You may remember that Jonathan Mayhew, a few months ago, also scored the BAP (here, here, and here). It's a small sample yet on Chris's side, but after Kim Addonizio's opening poem, which gets a nod from both (7.5/10 and 4/5), there's not much agreement. I'm not surprised at the consensus about Kim — she's just damned good. Nor am I surprised at the disagreement later; nor will you, dear reader, be surprised that so far I'm with Chris.
And I'm all for taking seriously poetry and the writing of poetry, which, as both Chris and Josh have said, does not mean you can't laugh about it or use it to make other people laugh. And once again, when there's disagreement, I find myself with Chris. How can anyone believe that Billy Collins doesn't take his poetry seriously? Whether you like his poetry or not (I do, much more than Ron Silliman's or Lyn Hejinian's or Jorie Graham's but not nearly as much Sam Gwynn's or Kim Addonizio's or Tim Murphy's), the man works harder at making poems and bringing poems to others than any ten of the rest of us except perhaps Dana Gioia. It seems to me that, too often, when the post-avant (or School of Phlogiston) says "taking poetry seriously" it really means taking post-modern literary theory seriously. And that means refusing to take human nature seriously.
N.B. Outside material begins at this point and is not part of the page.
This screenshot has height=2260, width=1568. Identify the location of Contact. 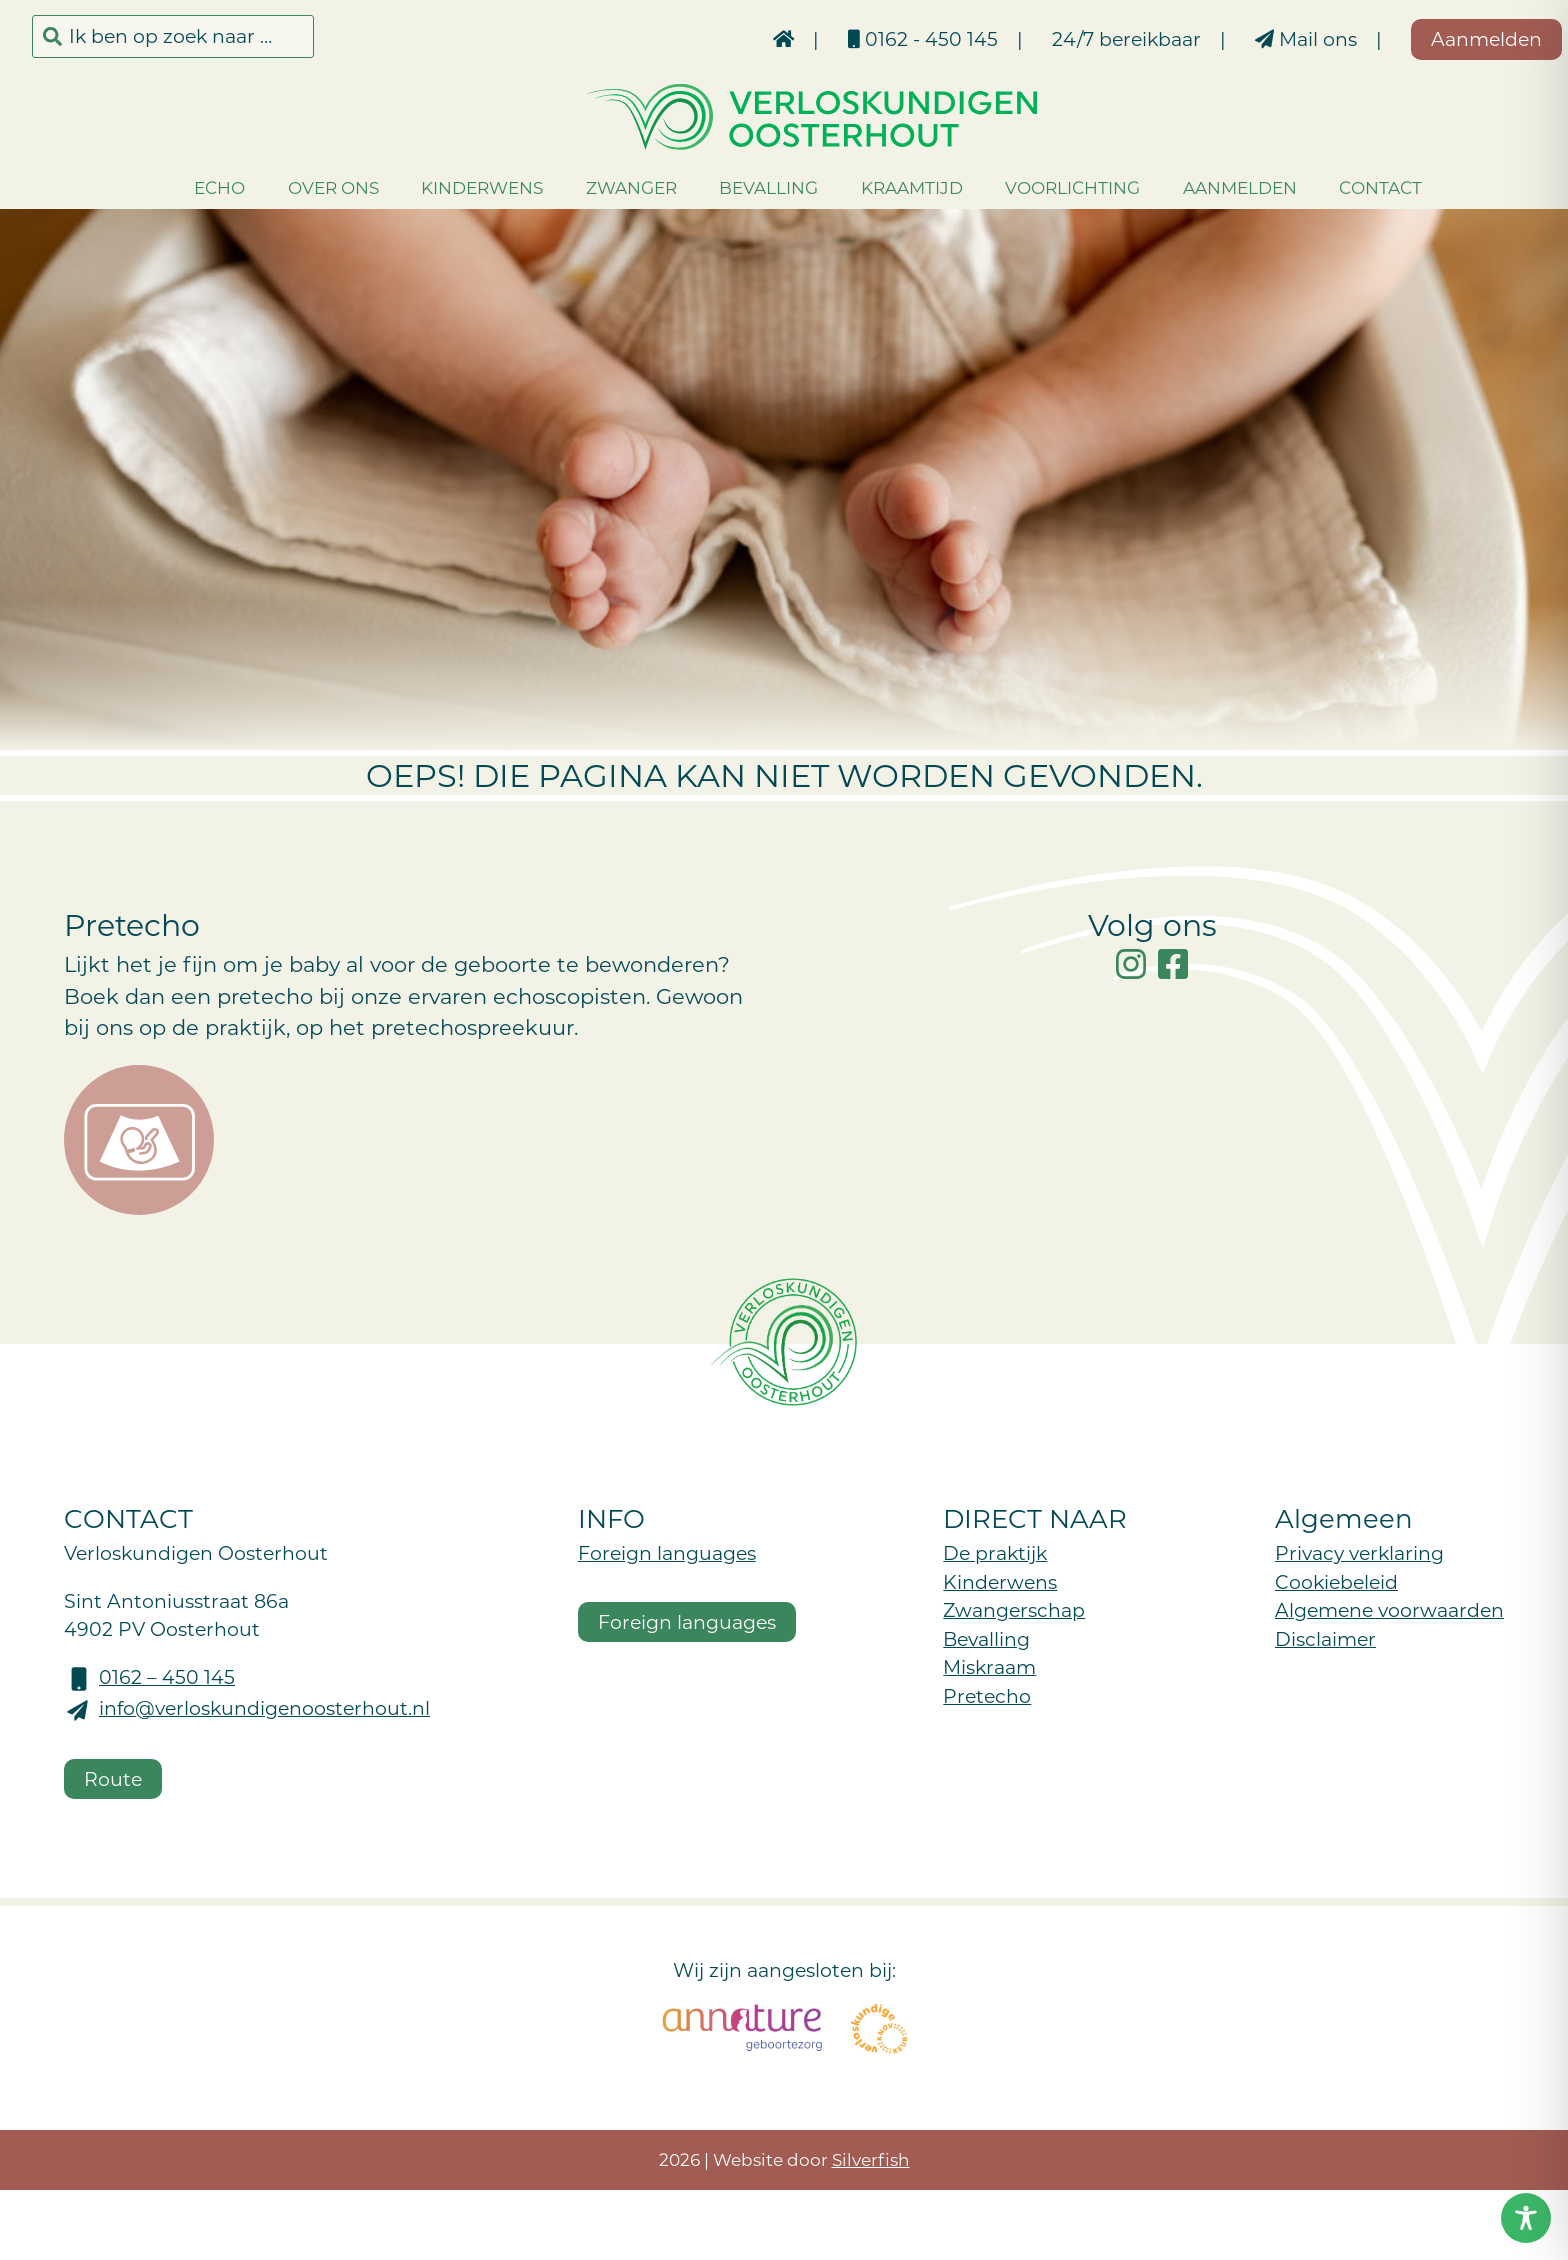
(1352, 187).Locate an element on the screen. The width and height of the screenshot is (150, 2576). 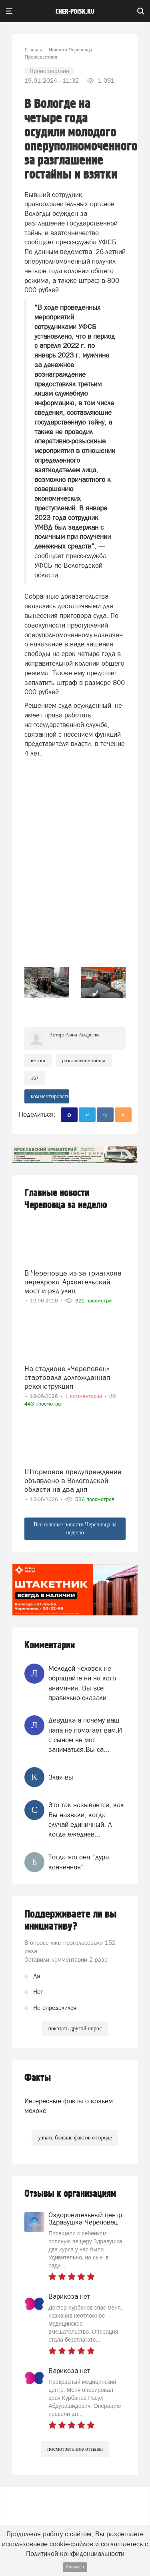
разглашение тайны is located at coordinates (83, 1060).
But you know, it's seriously weird to use the seriousness of an artist as a gauge for the worth of that artist's work. William McGonagall was as serious as a heart attack about his godawful poetry, and William Shakespeare was trying to make a living, in the theater of all places, where even minimal experience teaches you that you'd better listen to your actors when they say a line doesn't play.